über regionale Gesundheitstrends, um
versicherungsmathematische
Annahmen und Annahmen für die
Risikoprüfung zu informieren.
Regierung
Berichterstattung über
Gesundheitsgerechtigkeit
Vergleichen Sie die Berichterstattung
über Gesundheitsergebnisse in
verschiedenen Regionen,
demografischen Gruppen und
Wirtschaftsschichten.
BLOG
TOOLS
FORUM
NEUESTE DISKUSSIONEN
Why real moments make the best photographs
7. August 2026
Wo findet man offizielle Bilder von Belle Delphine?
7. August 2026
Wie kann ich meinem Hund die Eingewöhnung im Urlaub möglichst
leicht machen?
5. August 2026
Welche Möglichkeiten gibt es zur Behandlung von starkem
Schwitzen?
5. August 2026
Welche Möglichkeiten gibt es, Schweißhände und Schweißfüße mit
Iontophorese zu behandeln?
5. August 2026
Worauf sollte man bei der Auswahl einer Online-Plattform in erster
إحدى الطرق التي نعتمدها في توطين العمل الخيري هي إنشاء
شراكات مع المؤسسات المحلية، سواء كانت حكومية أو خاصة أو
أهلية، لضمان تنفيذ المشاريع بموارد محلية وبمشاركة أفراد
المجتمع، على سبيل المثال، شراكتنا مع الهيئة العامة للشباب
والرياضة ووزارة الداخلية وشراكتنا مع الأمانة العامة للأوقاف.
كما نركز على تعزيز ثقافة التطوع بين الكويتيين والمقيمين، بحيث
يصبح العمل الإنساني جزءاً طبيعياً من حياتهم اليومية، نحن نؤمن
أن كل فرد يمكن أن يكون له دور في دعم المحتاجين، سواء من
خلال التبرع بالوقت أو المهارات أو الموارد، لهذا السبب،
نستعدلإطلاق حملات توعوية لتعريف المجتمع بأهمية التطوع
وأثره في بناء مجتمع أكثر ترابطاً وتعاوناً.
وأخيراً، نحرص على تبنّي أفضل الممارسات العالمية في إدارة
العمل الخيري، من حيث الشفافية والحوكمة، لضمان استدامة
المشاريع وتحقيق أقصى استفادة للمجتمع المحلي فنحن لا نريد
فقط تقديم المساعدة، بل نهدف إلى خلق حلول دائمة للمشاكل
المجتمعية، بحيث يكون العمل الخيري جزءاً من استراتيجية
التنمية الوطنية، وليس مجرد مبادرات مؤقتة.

----------------------------------------

## WORK ORDER
Retype all of the material, exactly as written.

## RESPONSE BOX
über regionale Gesundheitstrends, um
versicherungsmathematische
Annahmen und Annahmen für die
Risikoprüfung zu informieren.
Regierung
Berichterstattung über
Gesundheitsgerechtigkeit
Vergleichen Sie die Berichterstattung
über Gesundheitsergebnisse in
verschiedenen Regionen,
demografischen Gruppen und
Wirtschaftsschichten.
BLOG
TOOLS
FORUM
NEUESTE DISKUSSIONEN
Why real moments make the best photographs
7. August 2026
Wo findet man offizielle Bilder von Belle Delphine?
7. August 2026
Wie kann ich meinem Hund die Eingewöhnung im Urlaub möglichst
leicht machen?
5. August 2026
Welche Möglichkeiten gibt es zur Behandlung von starkem
Schwitzen?
5. August 2026
Welche Möglichkeiten gibt es, Schweißhände und Schweißfüße mit
Iontophorese zu behandeln?
5. August 2026
Worauf sollte man bei der Auswahl einer Online-Plattform in erster
إحدى الطرق التي نعتمدها في توطين العمل الخيري هي إنشاء
شراكات مع المؤسسات المحلية، سواء كانت حكومية أو خاصة أو
أهلية، لضمان تنفيذ المشاريع بموارد محلية وبمشاركة أفراد
المجتمع، على سبيل المثال، شراكتنا مع الهيئة العامة للشباب
والرياضة ووزارة الداخلية وشراكتنا مع الأمانة العامة للأوقاف.
كما نركز على تعزيز ثقافة التطوع بين الكويتيين والمقيمين، بحيث
يصبح العمل الإنساني جزءاً طبيعياً من حياتهم اليومية، نحن نؤمن
أن كل فرد يمكن أن يكون له دور في دعم المحتاجين، سواء من
خلال التبرع بالوقت أو المهارات أو الموارد، لهذا السبب،
نستعدلإطلاق حملات توعوية لتعريف المجتمع بأهمية التطوع
وأثره في بناء مجتمع أكثر ترابطاً وتعاوناً.
وأخيراً، نحرص على تبنّي أفضل الممارسات العالمية في إدارة
العمل الخيري، من حيث الشفافية والحوكمة، لضمان استدامة
المشاريع وتحقيق أقصى استفادة للمجتمع المحلي فنحن لا نريد
فقط تقديم المساعدة، بل نهدف إلى خلق حلول دائمة للمشاكل
المجتمعية، بحيث يكون العمل الخيري جزءاً من استراتيجية
التنمية الوطنية، وليس مجرد مبادرات مؤقتة.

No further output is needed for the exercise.